Tankersley UC mengatakan salah satu pigmen terpopuler yang digunakan pada dinding plester dan penguburan seremonial berasal dari cinnabar, suatu mineral berwarna merah yang terdiri dari merkuri sulfida, yang ditambang oleh suku Maya dari fitur vulkanik terdekat yang dikenal sebagai Formasi Todos Santos.

Pemeriksaan yang cermat terhadap sedimen waduk menggunakan ‘Spektroskopi Fluoresensi Sinar X Energi Dispersif’ menemukan bahwa merkuri yang terlarut dalam air bukan dari batuan dasar. Demikian juga, kata Tankersley, UC mengesampingkan sumber merkuri potensial lainnya – abu vulkanik yang jatuh di seluruh Amerika Tengah selama letusan yang sering terjadi. Tidak adanya merkuri di waduk terdekat lainnya di mana abu akan jatuh, mengesampingkan jika gunung berapi sebagai biang keladinya.

Sebaliknya, kata Tankersley, orang-orang yang harus disalahkan.

“Itu artinya bahwa merkuri dipastikan bersifat antropogenik – faktor manusia,” kata Tankersley.

Brian Lane di reservoir Perdido. (Nicholas Dunning / UC)

Dengan warna merah cerah, cinnabar umumnya digunakan sebagai sebuah cat atau pigmen di seluruh Amerika Tengah pada saat itu.

“Warna merupakan hal penting di dunia suku Maya kuno. Mereka menggunakannya dalam mural mereka. Mereka mengecat plester dengan warna merah. Mereka menggunakannya dalam pemakaman dan menggabungkannya dengan oksida besi untuk mendapatkan warna yang berbeda,” kata Tankersley.

“Kami dapat menemukan berbagai sidik jari mineral yang menunjukkan dengan tanpa keraguan, bahwa merkuri yang terdapat dalam air berasal dari cinnabar,” katanya.
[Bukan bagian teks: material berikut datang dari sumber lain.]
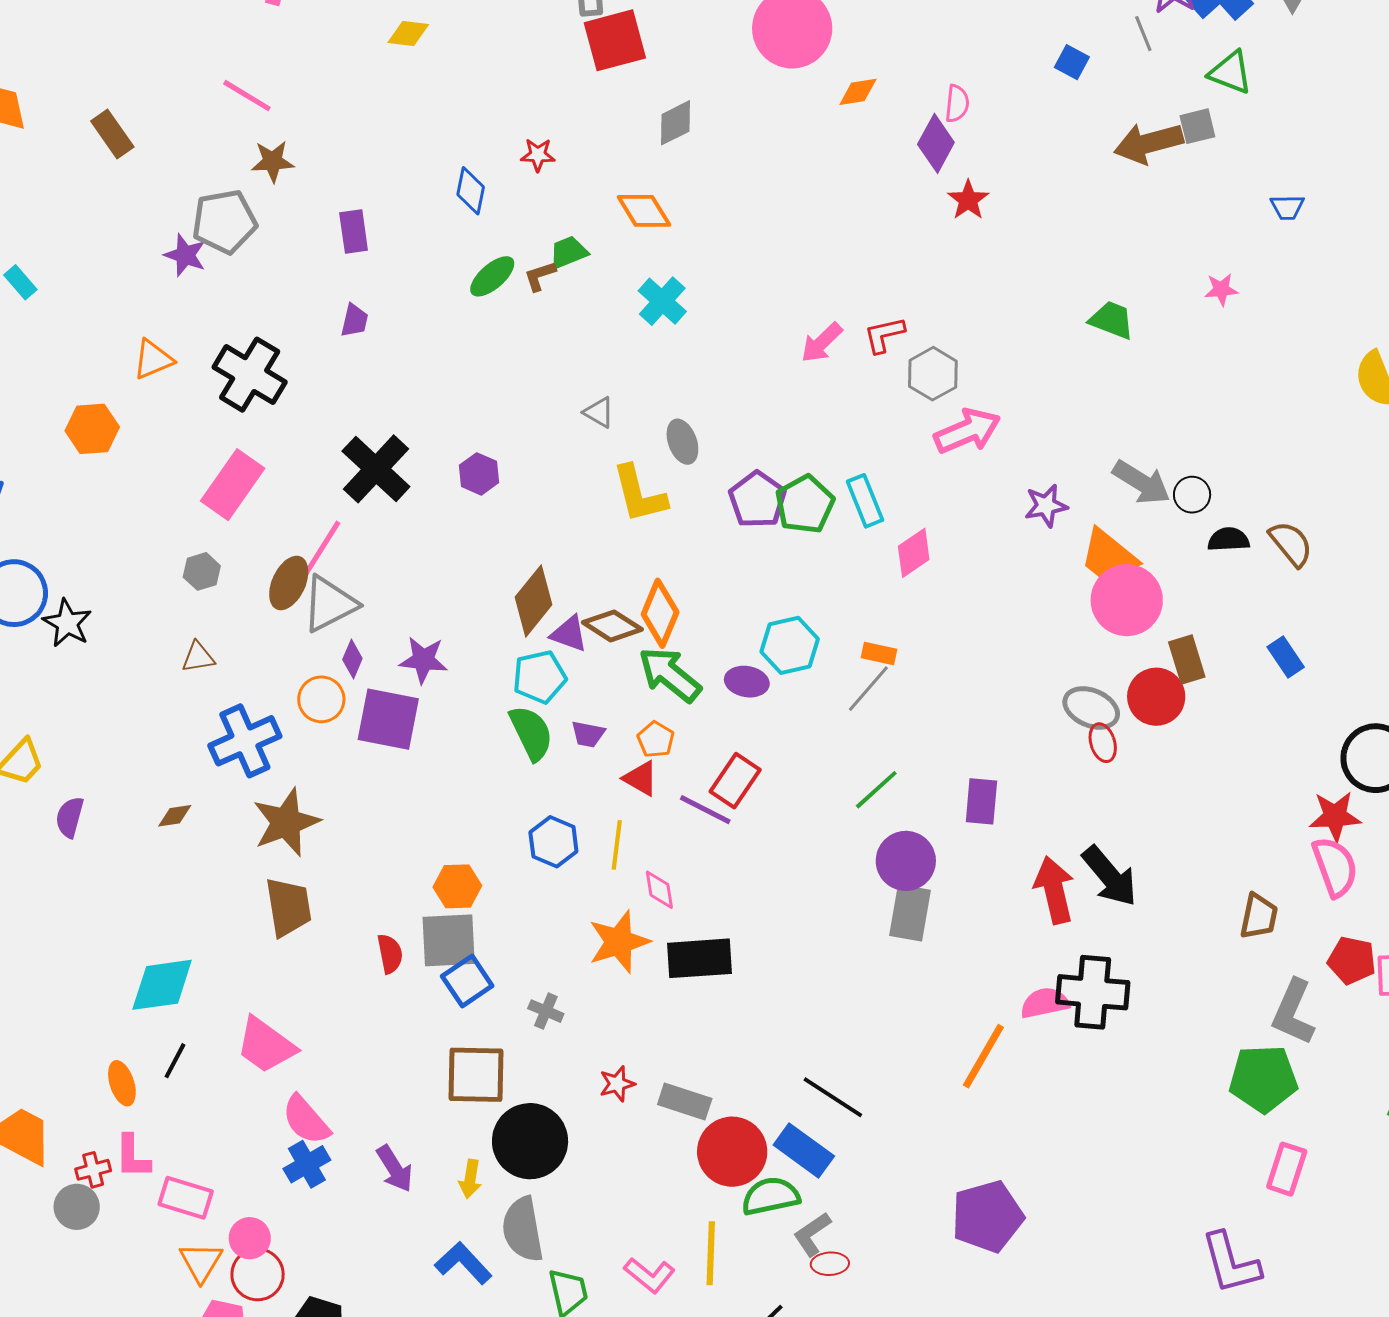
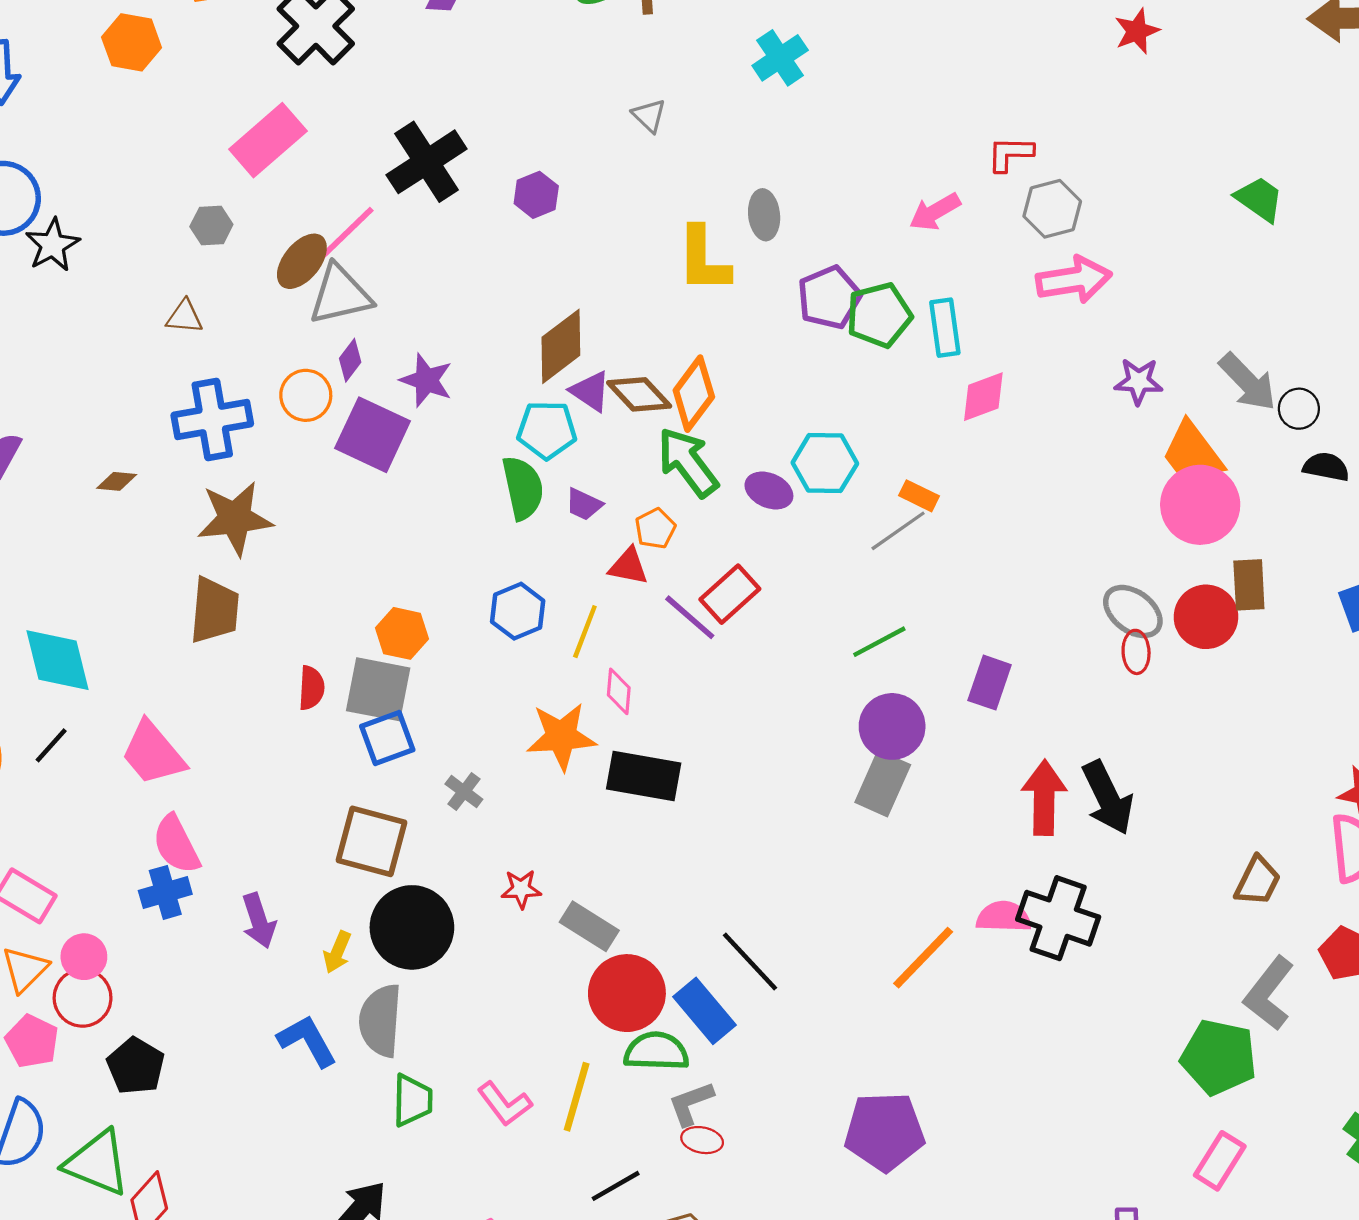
pink arrow: (822, 343) -> (935, 212), moved
gray triangle: (599, 412) -> (649, 116), moved
red triangle: (641, 778) -> (629, 566), turned -33
cyan diamond: (162, 985) -> (57, 660), turned 70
Tankersley mengatakan kota-kota Maya kuno seperti Tikal masih terus memikat para peneliti karena kecerdikan, kerja sama, dan kecanggihan yang dibutuhkan untuk berkembang di tanah tropis yang ekstrem ini.

“Ketika saya melihat Maya kuno, saya melihat orang yang sangat canggih dengan budaya yang sangat kaya,” kata Tankersley.

Tim UC berencana untuk kembali ke Semenanjung Yucatan untuk mendapatkan lebih banyak jawaban tentang periode peradaban manusia yang luar biasa ini.